Trust: Why Europe needs to break its imported fossil fuel addiction

Europe is by far the largest importer of fossil fuel in the world. And the recent developments in Ukraine, Syria and Iraq highlight once again how vulnerable Europe’s economy is to price spikes, external energy shocks and other regimes’ wishes.

Like a patient hoping to get better, the drip-feed of imported fossil fuels is keeping the European economy alive, but isn’t providing the remedy to spur new growth.

Just take our energy bill as an example. For years, imports of fossil fuels have weighed in negatively on the European balance of trade. Today, Europe imports more than two-thirds of all the gas and almost all the oil it consumes. And it pays more than 1 billion euros ($1.36 billion) per day for its imported fossil fuels.

Energy dependency costs, that much is clear. But how about the political costs? Just an example: six EU countries depend from Russia as single external supplier for their entire gas imports and three of them use natural gas for more than a quarter of their total energy needs.

Wouldn’t it be wise to break this dependency by saving and producing energy here in Europe? The foreign providers may freeze oil and gas supply, but they can’t freeze our sun or our wind. They can’t charge us for the energy we don’t consume.

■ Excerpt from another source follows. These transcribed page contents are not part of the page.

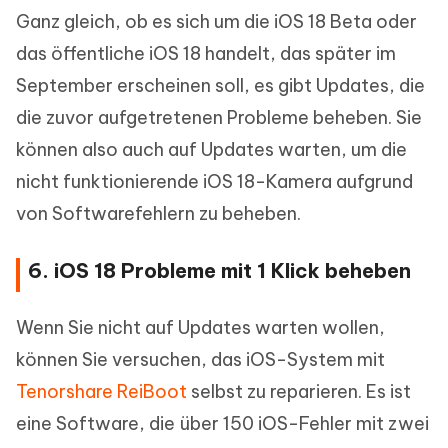
Ganz gleich, ob es sich um die iOS 18 Beta oder
das öffentliche iOS 18 handelt, das später im
September erscheinen soll, es gibt Updates, die
die zuvor aufgetretenen Probleme beheben. Sie
können also auch auf Updates warten, um die
nicht funktionierende iOS 18-Kamera aufgrund
von Softwarefehlern zu beheben.
6. iOS 18 Probleme mit 1 Klick beheben
Wenn Sie nicht auf Updates warten wollen,
können Sie versuchen, das iOS-System mit
Tenorshare ReiBoot
selbst zu reparieren. Es ist
eine Software, die über 150 iOS-Fehler mit zwei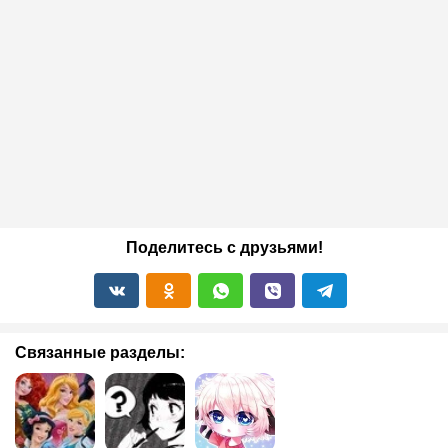
Поделитесь с друзьями!
Связанные разделы:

Our path to real energy security begins here at home. We can always dig more coal, some would argue. Would that be the solution?  Obviously not. Coal is not only the top contributor to climate change, but it is also the cause of smog, acid rain, and toxic air pollution. It is therefore against our climate policies and targets.

Energy security and climate action go hand in hand. You can’t have one without the other. That’s why renewables and energy efficiency must be the two key ingredients: they’re both good for the climate and our energy independence.